Thanks for the video! Bit late to the convo, but for me Notion for ios has been simply stable, brilliant and one of the first to successfully implement the apple touchscreen for writing on the ipad. Plus they did this a few yrs ago.
I would love to trial Dorico out too, but simply can’t afford the windows tablet right now.
It’s all about writing on the go for me, the portability. I don’t have a problem writing full scores on my ipad pro. I once met one of the devs in London and he cldn’t believe that i wrote a big score on it. He thought ios notion would just be used for small sketches! 

Important note -
I have no need for drawing cc curves for notes etc depends on the end user I suppose.

What I do:
1. I write the score
2. I hear it back
3. I print the score
4. I have it performed by ‘Live Musicians’ (I wish) but sometimes.

I also get the impression that Dorico users want to make their scores sound as realistic as possible. While that’s nice, nothing beats hearing real musicians.
Of course Notion desktop has vst intregation too, but I still use the stock sounds as i don’t see the point of using a notation software like a sequencer? 

Yes There’s a lot of engraving/notation issues but equally alot of workarounds for them too!
It’s always handy to beta test and keep in touch with the devs for improvements as they are quite involved and helpful adressing any peeves we have. 

So i guess Notion meets my needs! For now there’s no evidence Dorico is anywhere near the functionality as Notion is for ios touchscreens tablets. So i’ll go for the tried n tested for now...and screw learning new software.


----------



## Nick Batzdorf

mventura said:


> I guess that's a matter of taste. I actually prefer it this way. What if you actually want the note (and the rest) deleted? If you want a rest in place of the note just write one over the note.



The option to remove time - either globally or on an individual staff - should be a command, but I think it's very strange behavior as the default when you remove some notes.

It should insert rests where the notes were. That's how every notation program I've used works, how the score editor in Logic works... no, it shouldn't second-guess you.

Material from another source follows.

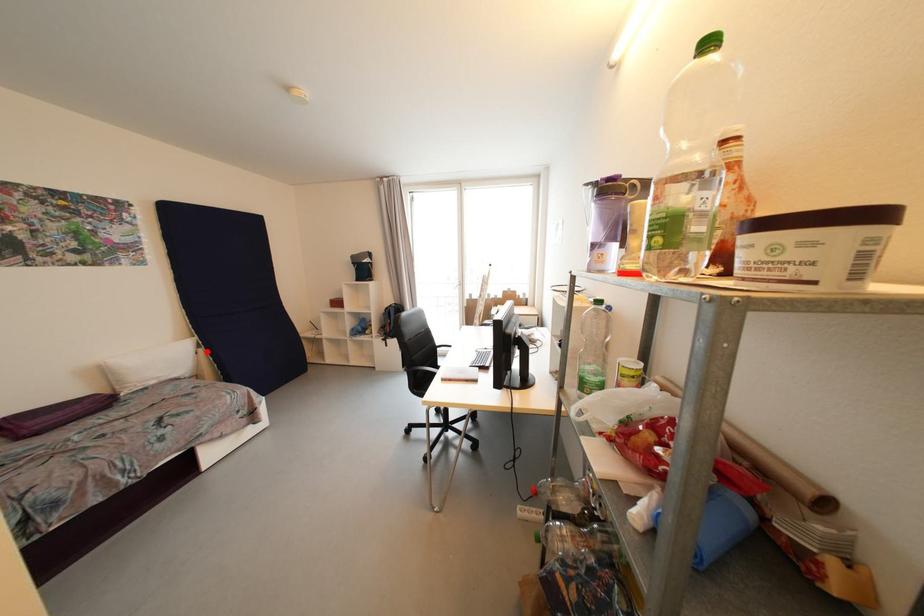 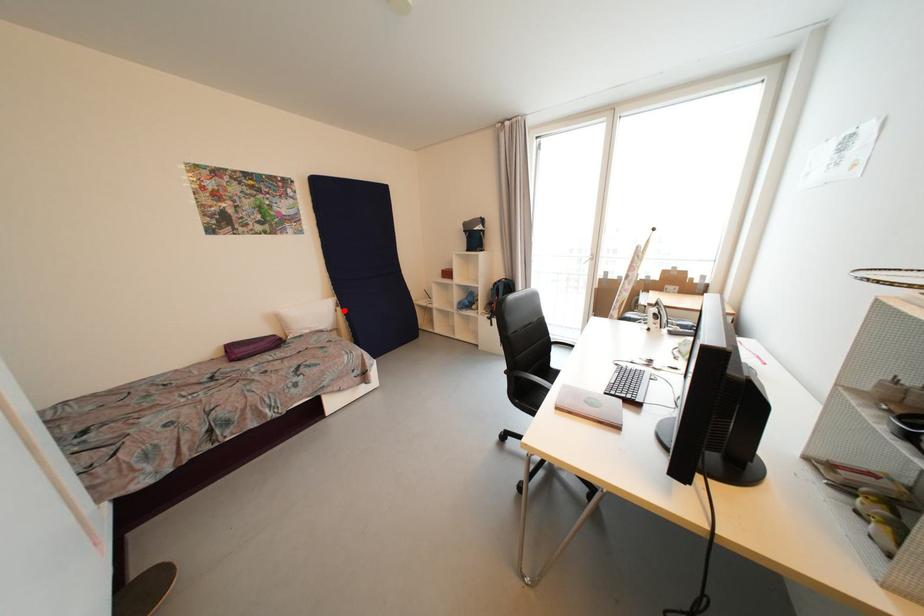 I am providing you with two images of the same scene from different viewpoints. A red point is marked on the first image and another point is marked on the second image. Do the highlighted points in image1 and image2 indicate the same real-world spot?

Yes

By the way, I haven't used Notion since a very early version. I'm just commenting on this particular "feature."


----------



## pinki

I have both. I want to like Overture but it is still crashes way too often for me and if you try getting support you‘ll be accused of being an idiot by a grumpy person. Notion community is not like that at all.


----------



## BlackDorito

I got Notion years ago at NAMM when they were handing it out - it might've been their first year of release. Going from zero-to-Notion was quite exciting and it was easy to use. Very inexpensive, even when picking up their various instrument collections. I heard many impressive pieces, some of them using a combination of Notion instruments and externally-driven Kontakt instruments. However, when I discovered what people could do with Spitfire, VSL, OT, etc. .. it was game-over. Notion can drive external VIs but it has significant limitations. [I haven't read all the responses above, but I'm sure I'm echoing what others have said]


----------



## Sean J

BlackDorito said:


> ...when I discovered what people could do with Spitfire, VSL, OT, etc. .. it was game-over. Notion can drive external VIs but it has significant limitations...



I've used Spitfire with Notion and rewire. While I'm avoiding rewire now, the notation GUI is a pleasure to work in. Notion is utterly brilliant for workflow. The only thing it lacks is better vel/cc editing OR real-time-integration with Studio One, so the vel/cc/tempo can be edited there instead. S1 and Notion should both be getting major version releases this year (S1 in a few months) based on their release history. They said they wanted to do more here, so hopefully this release will finally see some progress there.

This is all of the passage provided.